Здесь и начинает расширяться разрыв между оплатой женского и мужского труда. Потому что пока женщины вытирают сопли детям (а часто и себе, от усталости и бессилия, ну и просто это всегда очень страшно, когда болеет ребенок), мужчины учатся, ездят на конференции, заводят полезные знакомства и поддерживают их неформальными посиделками в ресторанах после работы, участвуют в самых новых и масштабных проектах своей компании, даже уезжают в многомесячные командировки. Все это недоступно работающей маме.
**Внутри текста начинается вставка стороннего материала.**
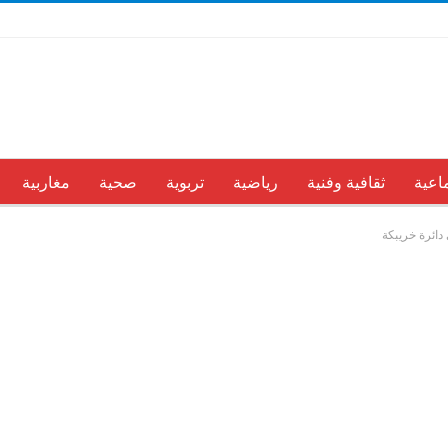
اعية
ثقافية وفنية
رياضية
تربوية
صحية
مغاربية
دائرة خريبكة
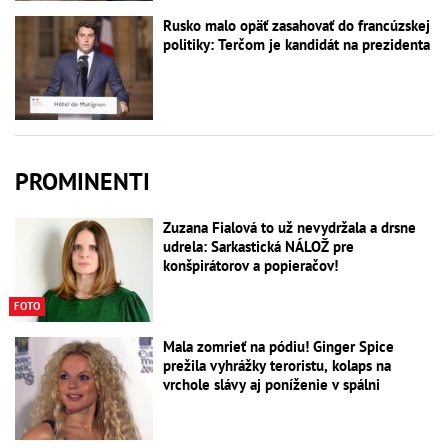
Rusko malo opäť zasahovať do francúzskej
politiky: Terčom je kandidát na prezidenta
PROMINENTI
Zuzana Fialová to už nevydržala a drsne
udrela: Sarkastická NÁLOŽ pre
konšpirátorov a popieračov!
FOTO
Mala zomrieť na pódiu! Ginger Spice
prežila vyhrážky teroristu, kolaps na
vrchole slávy aj poníženie v spálni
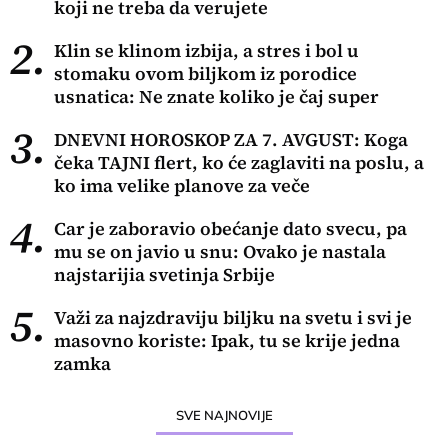
koji ne treba da verujete
2.
Klin se klinom izbija, a stres i bol u
stomaku ovom biljkom iz porodice
usnatica: Ne znate koliko je čaj super
3.
DNEVNI HOROSKOP ZA 7. AVGUST: Koga
čeka TAJNI flert, ko će zaglaviti na poslu, a
ko ima velike planove za veče
4.
Car je zaboravio obećanje dato svecu, pa
mu se on javio u snu: Ovako je nastala
najstarijia svetinja Srbije
5.
Važi za najzdraviju biljku na svetu i svi je
masovno koriste: Ipak, tu se krije jedna
zamka
SVE NAJNOVIJE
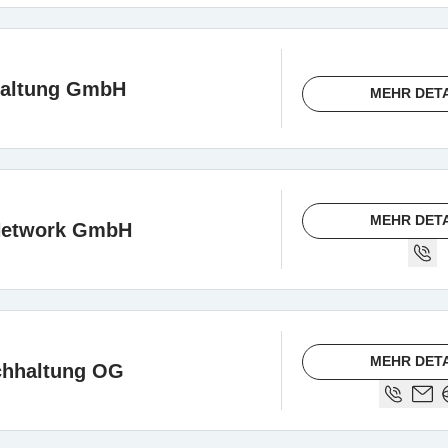
haltung GmbH
MEHR DET
MEHR DET
 Network GmbH
MEHR DET
chhaltung OG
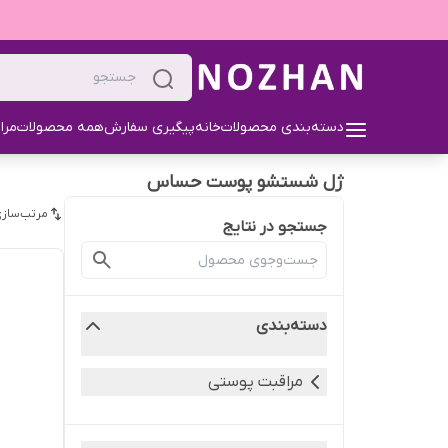
دسته‌بندی محصولات
خانه
پیگیری سفارش
همه محصولات
مرا
ژل شستشو پوست حساس
مرتب‌سازی
جستجو در نتایج
دسته‌بندی
مراقبت پوستی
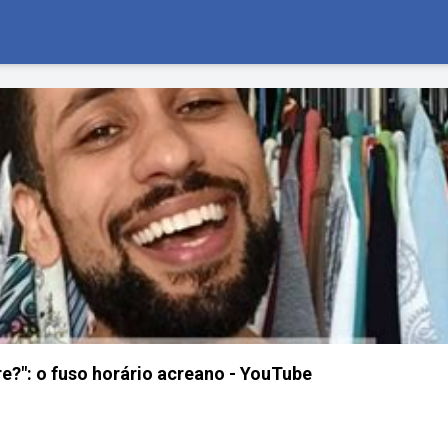
re?": o fuso horário acreano - YouTube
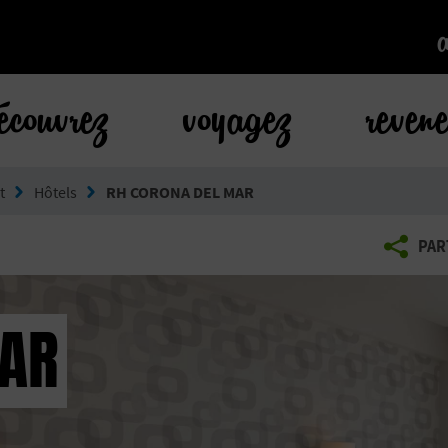
k
écouvrez
voyagez
reven
t
Hôtels
RH CORONA DEL MAR
PAR
MAR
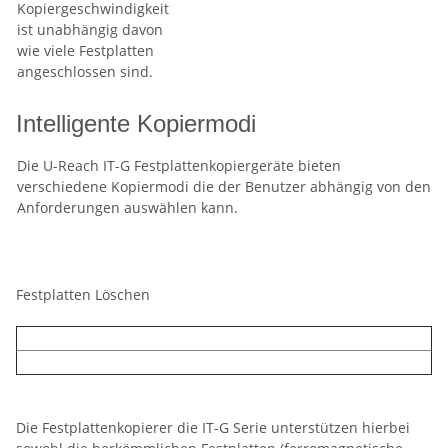
Kopiergeschwindigkeit
ist unabhängig davon
wie viele Festplatten
angeschlossen sind.
Intelligente Kopiermodi
Die U-Reach IT-G Festplattenkopiergeräte bieten
verschiedene Kopiermodi die der Benutzer abhängig von den
Anforderungen auswählen kann.
Festplatten Löschen
Die Festplattenkopierer die IT-G Serie unterstützen hierbei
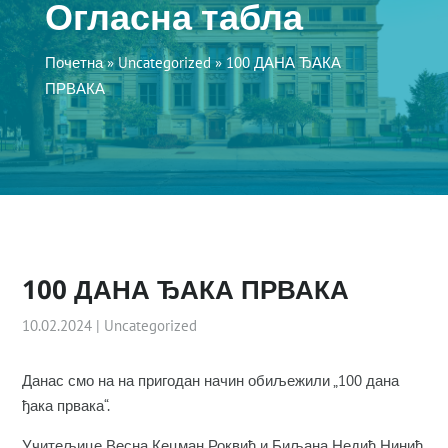
Огласна табла
Почетна
»
Uncategorized
»
100 ДАНА ЂАКА
ПРВАКА
100 ДАНА ЂАКА ПРВАКА
10.02.2024
|
Uncategorized
Данас смо на на пригодан начин обиљежили „100 дана
ђака првака“.
Учитељице Весна Кецман Роквић и Биљана Недић Нинић,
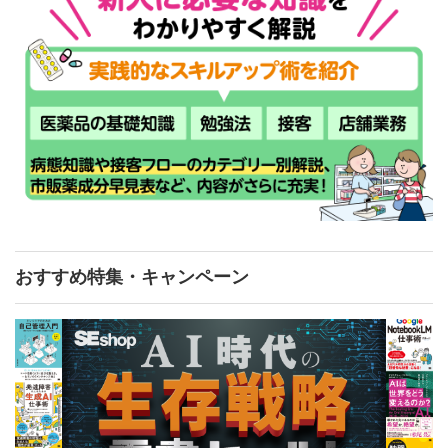
おすすめ特集・キャンペーン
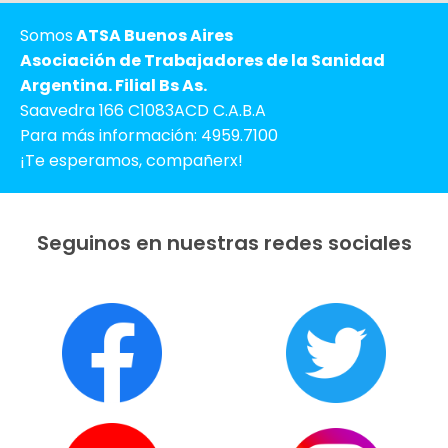
Somos
ATSA Buenos Aires
Asociación de Trabajadores de la Sanidad
Argentina. Filial Bs As.
Saavedra 166 C1083ACD C.A.B.A
Para más información: 4959.7100
¡Te esperamos, compañerx!
Seguinos en nuestras redes sociales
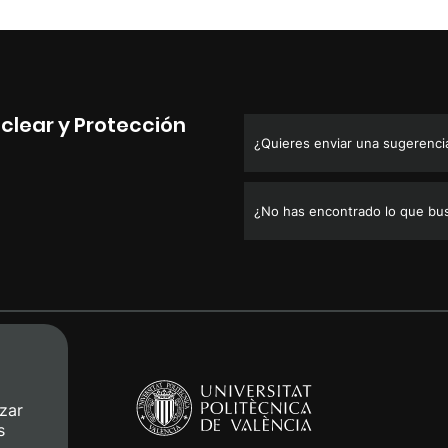
clear y Protección
¿Quieres enviar una sugerencia,
¿No has encontrado lo que bu
zar
s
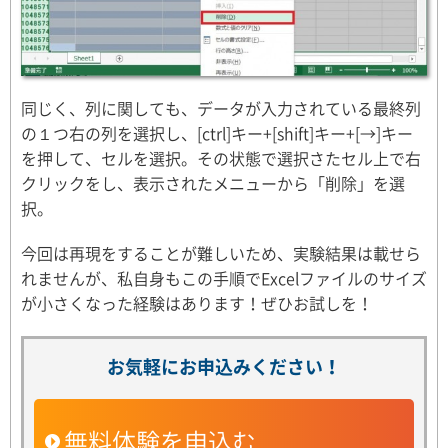
同じく、列に関しても、データが入力されている最終列
の１つ右の列を選択し、[ctrl]キー+[shift]キー+[→]キー
を押して、セルを選択。その状態で選択さたセル上で右
クリックをし、表示されたメニューから「削除」を選
択。
今回は再現をすることが難しいため、実験結果は載せら
れませんが、私自身もこの手順でExcelファイルのサイズ
が小さくなった経験はあります！ぜひお試しを！
お気軽にお申込みください！
無料体験を申込む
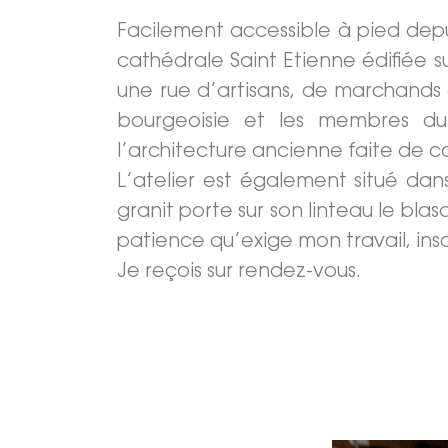
Facilement accessible à pied depui
cathédrale Saint Etienne édifiée sur
une rue d’artisans, de marchands e
bourgeoisie et les membres du
l’architecture ancienne faite de c
L’atelier est également situé d
granit porte sur son linteau le bl
patience qu’exige mon travail, inscri
Je reçois sur rendez-vous.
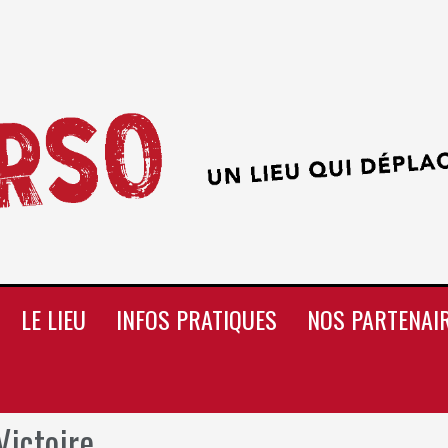
LE LIEU
INFOS PRATIQUES
NOS PARTENAI
Victoire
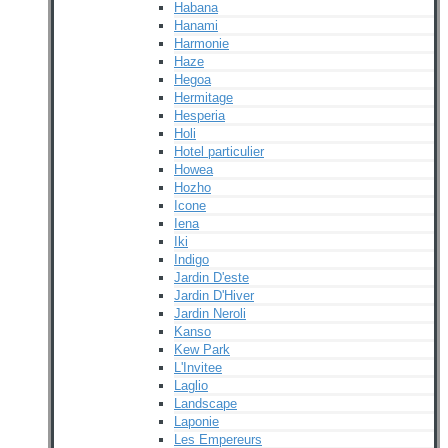
Habana
Hanami
Harmonie
Haze
Hegoa
Hermitage
Hesperia
Holi
Hotel particulier
Howea
Hozho
Icone
Iena
Iki
Indigo
Jardin D'este
Jardin D'Hiver
Jardin Neroli
Kanso
Kew Park
L'Invitee
Laglio
Landscape
Laponie
Les Empereurs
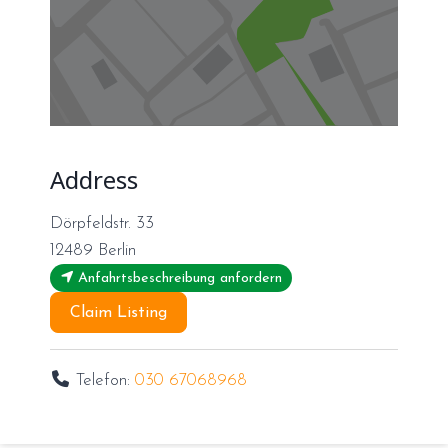
Address
Dörpfeldstr. 33
12489
Berlin
Anfahrtsbeschreibung anfordern
Claim Listing
Telefon:
030 67068968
Даже если она пытается, всегда есть добрые родственники и знакомые (те самые, которые спрашивали тогда: «А как ты собираешься совмещать?»), которые говорят: «Ты-то на работе, а дети с кем?»
Тина Фей рассказывает в своей книге Bossypants, как она ездила по Америке с презентацией их со Стивом Кареллом фильма The Date Night и в каждом городе журналисты задавали ей вопрос: «А с кем ваши дети?» А Стиву не задавали. Почему-то.
В общем, здесь целый коктейль из внутренних и внешних препятствий, который в итоге выливается (он же коктейль) в большую разницу в оплате труда и в то, что миром управляют мужчины.
И что же делать? Не рожать? Ведь дети — это цветы жизни и, в конце концов, шанс на стакан воды перед смертью… Обидно.